Dans l’article, le terme alchimiste n’a pas une connotation négative. En développant, Monsieur Diagne a voulu faire ressortir l’abnégation d’un homme qui aura combattu contre vents et marées pour « transformer un laboratoire tout à fait ordinaire pour datation de carbone 14 tel qu'il avait été créé par Théodore Monod avant d'être complètement terminé par Vincent Monteil en un lieu de légende, un véritable cabinet d'alchimiste »
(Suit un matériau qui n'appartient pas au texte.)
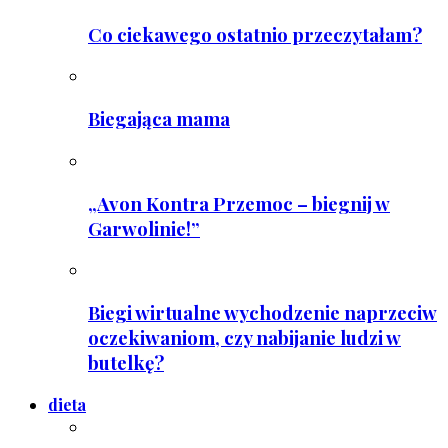
Co ciekawego ostatnio przeczytałam?
Biegająca mama
„Avon Kontra Przemoc – biegnij w
Garwolinie!”
Biegi wirtualne wychodzenie naprzeciw
oczekiwaniom, czy nabijanie ludzi w
butelkę?
dieta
D’autre part, un espoir d’unification du continent ou du monde par une seule langue, c’est une pensée noble, un idéal voulant rétablir ce qui se produisit à la Tour de Babel mais qui malheureusement est difficilement réalisable à cause des réalités relatives à la propagation et à l’adoption d’une langue donnée. C’est que le processus le plus naturel se base sur deux critères : le facteur économique et le facteur militaire, qui impose une domination de longue durée. Un projet basé sur le seul fondement de l’idéalisme réussira très difficilement pour ne dire jamais, comme c’est la cas de l’esperanto.

Pour ce qui est de la traduction de textes de sciences formelles ou de textes de poésie, la connotation n’est pas que celui qui fait de la poésie est plus intelligent ou supérieur à celui qui applique des sciences formelles, ni vis versa. Loin delà. C’est seulement que là où le métalangage fonctionne comme le code rousseau, ensemble de panneaux, de lignes et de feux tricolores et par conséquence universellement interprétables pour les automobilistes de toutes les nations, la poésie n’est pas figée et sa traduction, loin d’être simple, exige une approche dynamique c’est à dire apte à faire vibrer les fibres émotionnelles à l’égale du texte original.

Donc, Bachir-et-Boris, comme Demba-et-Dupont, je vous prie de fumer le calumet intellectuel de la paix. Que votre prochaine rencontre soit dans l’unité première de la science, accoudée à l’apport, au donner et au recevoir pour que notre Sénégal sorte du labyrinthe obscurantiste où nous pataugeons actuellement jour et nuit.